ACTIVITY
Quote every line from the top of the listing down to and including the line that contains "with several other".

*** Opening of THE DATA ***

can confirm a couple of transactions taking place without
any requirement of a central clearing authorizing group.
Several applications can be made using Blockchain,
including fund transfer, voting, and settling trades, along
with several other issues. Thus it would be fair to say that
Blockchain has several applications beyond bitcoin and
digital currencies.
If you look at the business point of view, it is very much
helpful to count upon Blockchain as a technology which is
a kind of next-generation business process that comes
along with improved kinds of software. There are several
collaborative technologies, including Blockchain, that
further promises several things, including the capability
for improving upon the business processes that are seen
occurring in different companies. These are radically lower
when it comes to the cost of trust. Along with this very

*** Close of THE DATA ***

OUTPUT
can confirm a couple of transactions taking place without
any requirement of a central clearing authorizing group.
Several applications can be made using Blockchain,
including fund transfer, voting, and settling trades, along
with several other issues. Thus it would be fair to say that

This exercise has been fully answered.